Entries taken from a collection:
-*-

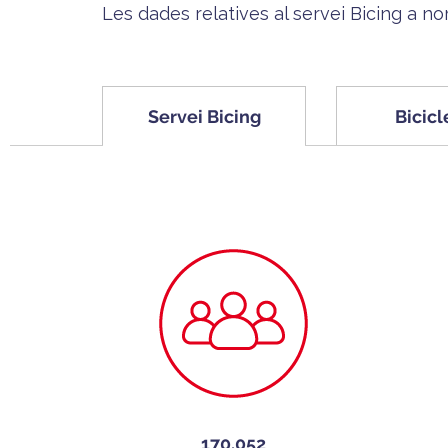
Les dades relatives al servei Bicing a no
Servei Bicing
Bicicl
170.052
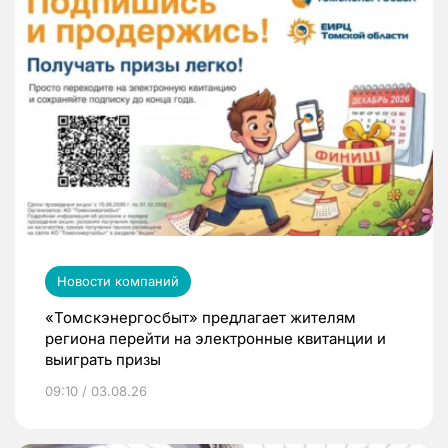
Новости компаний
«Томскэнергосбыт» предлагает жителям
региона перейти на электронные квитанции и
выиграть призы
09:10 / 03.08.26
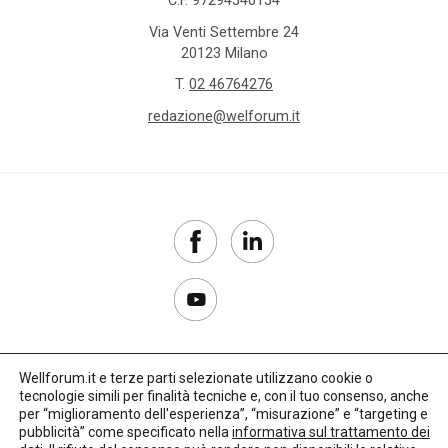
Via Venti Settembre 24
20123 Milano
T.
02 46764276
redazione@welforum.it
Wellforum.it e terze parti selezionate utilizzano cookie o
tecnologie simili per finalità tecniche e, con il tuo consenso, anche
Copyright 2017–2026
per “miglioramento dell'esperienza”, “misurazione” e “targeting e
pubblicità” come specificato nella
informativa sul trattamento dei
Privacy Policy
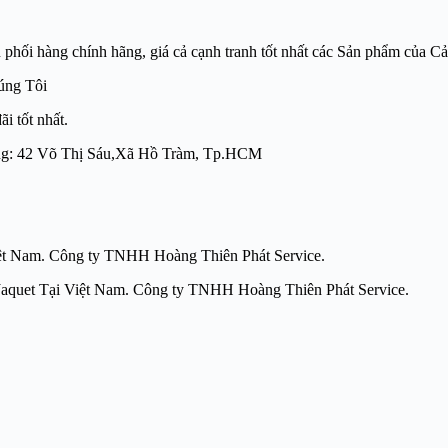
àng chính hãng, giá cả cạnh tranh tốt nhất các Sản phẩm của C
úng Tôi
i tốt nhất.
t lượng: 42 Võ Thị Sáu,Xã Hồ Tràm, Tp.HCM
̣i Việt Nam. Công ty TNHH Hoàng Thiên Phát Service.
ảm biến tốc độ Jaquet Tại Việt Nam. Công ty TNHH Hoàng 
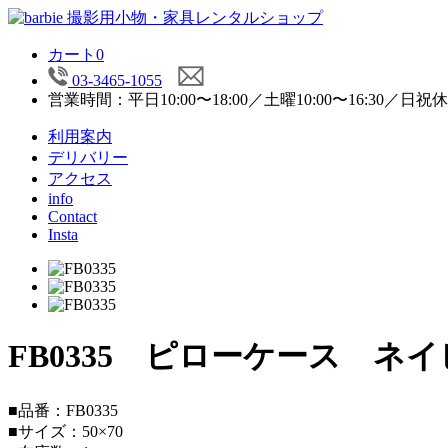
カート
0
03-3465-1055
営業時間：平日10:00〜18:00／土曜10:00〜16:30／日祝
利用案内
デリバリー
アクセス
info
Contact
Insta
FB0335 ピローケース ネイビ
■品番：FB0335
■サイズ：50×70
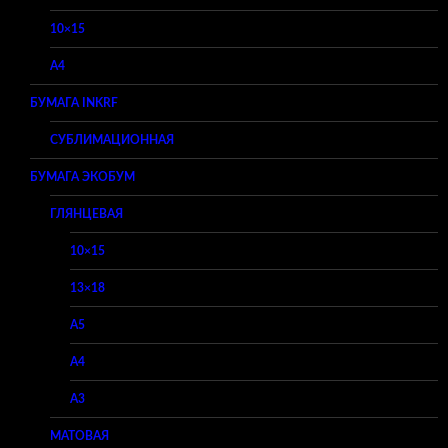
10×15
A4
БУМАГА INKRF
СУБЛИМАЦИОННАЯ
БУМАГА ЭКОБУМ
ГЛЯНЦЕВАЯ
10×15
13×18
A5
A4
A3
МАТОВАЯ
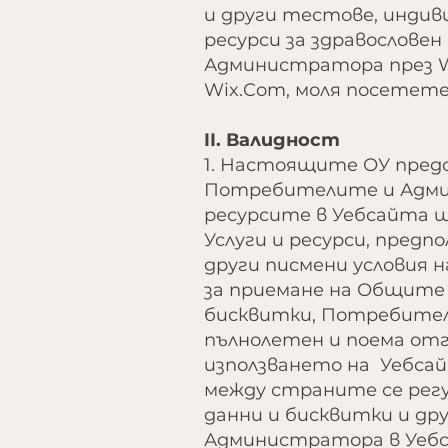
и други тестове, индивид
ресурси за здравослове
Администратора през Wi
Wix.Com, моля посетете
II. Валидност
1. Настоящите ОУ предс
Потребителите и Админ
ресурсите в Уебсайта 
Услуги и ресурси, пред
други писмени условия 
за приемане на Общите 
бисквитки, Потребителя
пълнолетен и поема отг
използването на Уебсай
между страните се рег
данни и бисквитки и дру
Администратора в Уебс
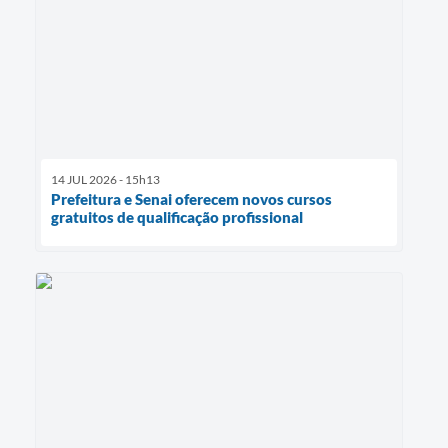
14 JUL 2026 - 15h13
Prefeitura e Senai oferecem novos cursos
gratuitos de qualificação profissional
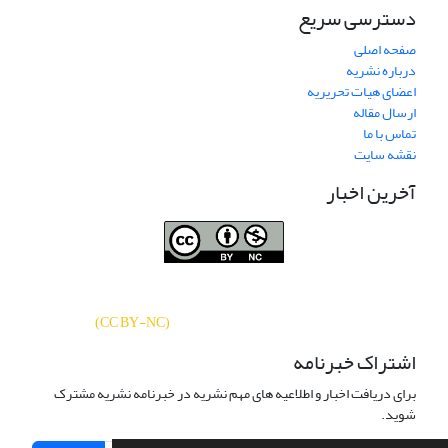
دسترسی سریع
صفحه اصلی
درباره نشریه
اعضای هیات تحریریه
ارسال مقاله
تماس با ما
نقشه سایت
آخرین اخبار
نشریه «
تحقیقات کتابداری و اطلاع‌رسانی
دسترسی به مقالات
دانشگاهی
»
بر اساس مجوز کرییتیو کامنز
CC BY-NC
آزاد است.
)
(
اشتراک خبرنامه
برای دریافت اخبار و اطلاعیه های مهم نشریه در خبرنامه نشریه مشترک
شوید.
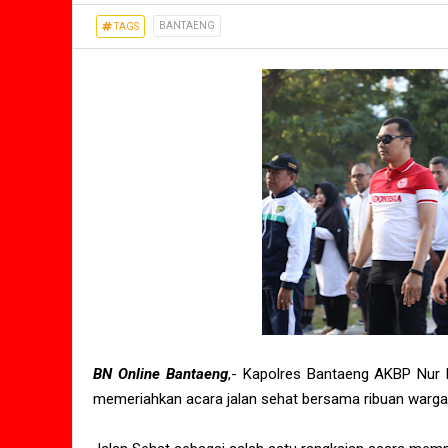
BANTAENG
TAGS
BN Online Bantaeng
,- Kapolres Bantaeng AKBP Nur Pr
memeriahkan acara jalan sehat bersama ribuan warga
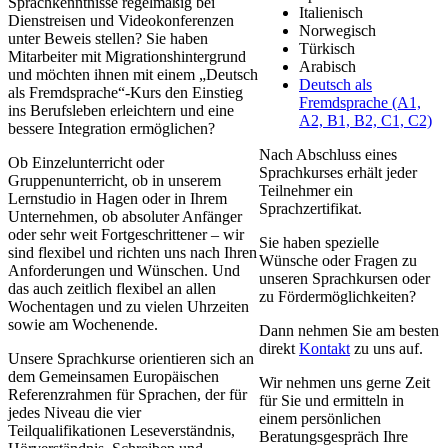
Sprachkenntnisse regelmäßig bei
Italienisch
Dienstreisen und Videokonferenzen
Norwegisch
unter Beweis stellen? Sie haben
Türkisch
Mitarbeiter mit Migrationshintergrund
Arabisch
und möchten ihnen mit einem „Deutsch
Deutsch als
als Fremdsprache“-Kurs den Einstieg
Fremdsprache (A1,
ins Berufsleben erleichtern und eine
A2, B1, B2, C1, C2)
bessere Integration ermöglichen?
Nach Abschluss eines
Ob Einzelunterricht oder
Sprachkurses erhält jeder
Gruppenunterricht, ob in unserem
Teilnehmer ein
Lernstudio in Hagen oder in Ihrem
Sprachzertifikat.
Unternehmen, ob absoluter Anfänger
oder sehr weit Fortgeschrittener – wir
Sie haben spezielle
sind flexibel und richten uns nach Ihren
Wünsche oder Fragen zu
Anforderungen und Wünschen. Und
unseren Sprachkursen oder
das auch zeitlich flexibel an allen
zu Fördermöglichkeiten?
Wochentagen und zu vielen Uhrzeiten
sowie am Wochenende.
Dann nehmen Sie am besten
direkt
Kontakt
zu uns auf.
Unsere Sprachkurse orientieren sich an
dem Gemeinsamen Europäischen
Wir nehmen uns gerne Zeit
Referenzrahmen für Sprachen, der für
für Sie und ermitteln in
jedes Niveau die vier
einem persönlichen
Teilqualifikationen Leseverständnis,
Beratungsgespräch Ihre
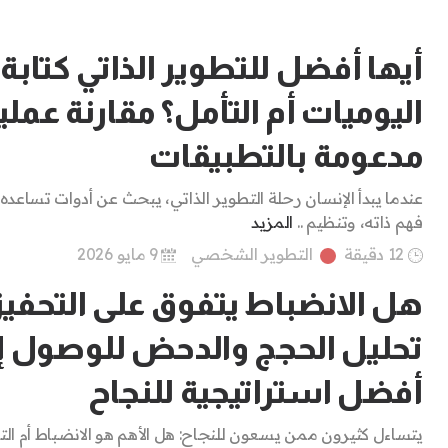
أيها أفضل للتطوير الذاتي كتابة
اليوميات أم التأمل؟ مقارنة عملي
مدعومة بالتطبيقات
عندما يبدأ الإنسان رحلة التطوير الذاتي، يبحث عن أدوات تساعده
فهم ذاته، وتنظيم ..
المزيد
12 دقيقة
التطوير الشخصي
9 مايو 2026
هل الانضباط يتفوق على التحفيز
تحليل الحجج والدحض للوصول إ
أفضل استراتيجية للنجاح
يتساءل كثيرون ممن يسعون للنجاح: هل الأهم هو الانضباط أم الت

-*-

WHAT YOU HAVE TO DO | Line by line, print the records exactly, leaving the pictures behind.

WRITTEN SOLUTION |
Les dades relatives al servei Bicing a no
Servei Bicing
Bicicl
170.052
Новости компаний
«Томскэнергосбыт» предлагает жителям
региона перейти на электронные квитанции и
выиграть призы
09:10 / 03.08.26
Via Venti Settembre 24
20123 Milano
T.
02 46764276
redazione@welforum.it
Wellforum.it e terze parti selezionate utilizzano cookie o
tecnologie simili per finalità tecniche e, con il tuo consenso, anche
Copyright 2017–2026
per “miglioramento dell'esperienza”, “misurazione” e “targeting e
pubblicità” come specificato nella
informativa sul trattamento dei
Privacy Policy
àng chính hãng, giá cả cạnh tranh tốt nhất các Sản phẩm của C
úng Tôi
i tốt nhất.
t lượng: 42 Võ Thị Sáu,Xã Hồ Tràm, Tp.HCM
̣i Việt Nam. Công ty TNHH Hoàng Thiên Phát Service.
ảm biến tốc độ Jaquet Tại Việt Nam. Công ty TNHH Hoàng 
カート
0
03-3465-1055
営業時間：平日10:00〜18:00／土曜10:00〜16:30／日祝
利用案内
デリバリー
アクセス
info
Contact
Insta
FB0335 ピローケース ネイビ
■品番：FB0335
■サイズ：50×70
10×15
A4
БУМАГА INKRF
СУБЛИМАЦИОННАЯ
БУМАГА ЭКОБУМ
ГЛЯНЦЕВАЯ
10×15
13×18
A5
A4
A3
МАТОВАЯ
и други тестове, индивид
ресурси за здравослове
Администратора през Wi
Wix.Com, моля посетете
II. Валидност
1. Настоящите ОУ предс
Потребителите и Админ
ресурсите в Уебсайта 
Услуги и ресурси, пред
други писмени условия 
за приемане на Общите 
бисквитки, Потребителя
пълнолетен и поема отг
използването на Уебсай
между страните се рег
данни и бисквитки и дру
Администратора в Уебс
14 JUL 2026 - 15h13
Prefeitura e Senai oferecem novos cursos
gratuitos de qualificação profissional
دسترسی سریع
صفحه اصلی
درباره نشریه
اعضای هیات تحریریه
ارسال مقاله
تماس با ما
نقشه سایت
آخرین اخبار
نشریه «
تحقیقات کتابداری و اطلاع‌رسانی
دسترسی به مقالات
دانشگاهی
»
بر اساس مجوز کرییتیو کامنز
CC BY-NC
آزاد است.
)
(
اشتراک خبرنامه
برای دریافت اخبار و اطلاعیه های مهم نشریه در خبرنامه نشریه مشترک
شوید.
BANTAENG
TAGS
BN Online Bantaeng
,- Kapolres Bantaeng AKBP Nur Pr
memeriahkan acara jalan sehat bersama ribuan warga
Sprachkenntnisse regelmäßig bei
Italienisch
Dienstreisen und Videokonferenzen
Norwegisch
unter Beweis stellen? Sie haben
Türkisch
Mitarbeiter mit Migrationshintergrund
Arabisch
und möchten ihnen mit einem „Deutsch
Deutsch als
als Fremdsprache“-Kurs den Einstieg
Fremdsprache (A1,
ins Berufsleben erleichtern und eine
A2, B1, B2, C1, C2)
bessere Integration ermöglichen?
Nach Abschluss eines
Ob Einzelunterricht oder
Sprachkurses erhält jeder
Gruppenunterricht, ob in unserem
Teilnehmer ein
Lernstudio in Hagen oder in Ihrem
Sprachzertifikat.
Unternehmen, ob absoluter Anfänger
oder sehr weit Fortgeschrittener – wir
Sie haben spezielle
sind flexibel und richten uns nach Ihren
Wünsche oder Fragen zu
Anforderungen und Wünschen. Und
unseren Sprachkursen oder
das auch zeitlich flexibel an allen
zu Fördermöglichkeiten?
Wochentagen und zu vielen Uhrzeiten
sowie am Wochenende.
Dann nehmen Sie am besten
direkt
Kontakt
zu uns auf.
Unsere Sprachkurse orientieren sich an
dem Gemeinsamen Europäischen
Wir nehmen uns gerne Zeit
Referenzrahmen für Sprachen, der für
für Sie und ermitteln in
jedes Niveau die vier
einem persönlichen
Teilqualifikationen Leseverständnis,
Beratungsgespräch Ihre
أيها أفضل للتطوير الذاتي كتابة
اليوميات أم التأمل؟ مقارنة عملي
مدعومة بالتطبيقات
عندما يبدأ الإنسان رحلة التطوير الذاتي، يبحث عن أدوات تساعده
فهم ذاته، وتنظيم ..
المزيد
12 دقيقة
التطوير الشخصي
9 مايو 2026
هل الانضباط يتفوق على التحفيز
تحليل الحجج والدحض للوصول إ
أفضل استراتيجية للنجاح
يتساءل كثيرون ممن يسعون للنجاح: هل الأهم هو الانضباط أم الت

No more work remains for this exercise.